The impact of IPV on emotional processing varies across individuals, with distinct patterns of neural circuitry activation demonstrating heterogeneity in symptom internalization among survivors (Sellnow et al., 2020). Structural brain differences among IPV survivors compared to non-victims have been correlated to a history of IPV-related TBI (Daugherty et al., 2020). Mild TBI is known to affect white matter tract integrity as assessed by MRI (Yin et al., 2019). IPV survivors exhibit evidence of altered white matter integrity, as identified by MRI showing decreased fractional anisotropy (FA) in the corpus callosum and corona radiata (Flegar et al., 2011; Valera et al., 2019), but implications on cognitive function are inconclusive and further investigation is needed for more definitive interpretation of results.
However, it is important to note that abnormally reduced FA is more prevalent in individuals diagnosed with mild TBI with PTSD compared to healthy controls and those suffering from mild TBI without PTSD, suggesting a possible direct connection between PTSD and white matter disruption and that PTSD and mild TBI comorbidity may alter the interactions affecting white matter integrity, resulting in potential confounds during interpretation (Davenport et al., 2016; Lepage et al., 2018; Klimova et al., 2019; Santhanam et al., 2019).
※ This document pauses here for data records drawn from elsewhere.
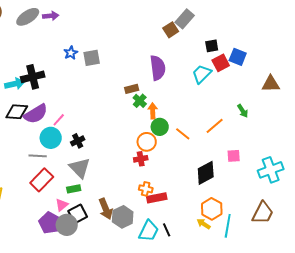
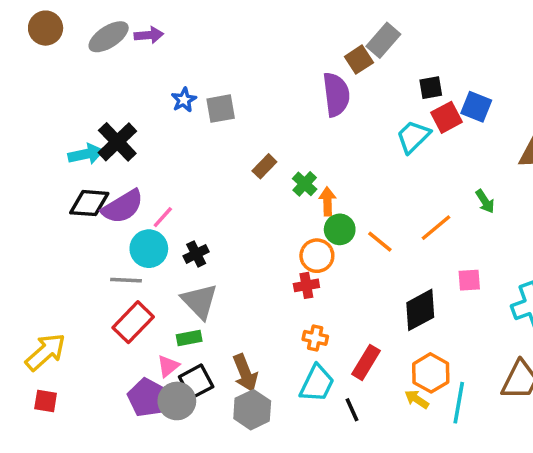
purple semicircle: (158, 68) -> (336, 95), moved
black cross: (33, 77) -> (117, 142), turned -30
brown rectangle: (132, 89) -> (264, 166), moved, turned -32
red rectangle: (157, 198) -> (366, 362), moved, turned -48
gray hexagon: (123, 217) -> (252, 410), moved
cyan trapezoid: (149, 231) -> (317, 383), moved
Women exposed to physical IPV are more likely to experience psychological distress and cognitive dysfunction relating to brain injury, with one study estimating nearly 75% of survivors may have sustained one or more partner-related brain traumas, where injury severity is negatively associated with cognitive function (i.e., learning, memory, cognitive flexibility) and positively associated with abuse severity and PTSD symptomatology (Woods, 2000; Valera and Berenbaum, 2003; Woods et al., 2008; Davis, 2014; St Ivany and Schminkey, 2016; Iverson et al., 2017; Campbell et al., 2018; Esopenko et al., 2021). Women who experience IPV-related TBI are at a heightened risk of worse long-term psychosocial health outcomes, and while some research shows that TBI severity is related to depression and anxiety but independent of PTSD, many studies suggest improved IPV-specific screening tools are critical for more accurate and effective patient care (Gerber et al., 2014; Iverson and Pogoda, 2015; Goldin et al., 2016; Murray et al., 2016; St Ivany and Schminkey, 2016; Amoroso and Iverson, 2017; Cimino et al., 2019; Iverson et al., 2019, 2020; Smirl et al., 2019; Haag et al., 2019a,b; Liu et al., 2020; Fortier et al., 2021; Meyer et al., 2021).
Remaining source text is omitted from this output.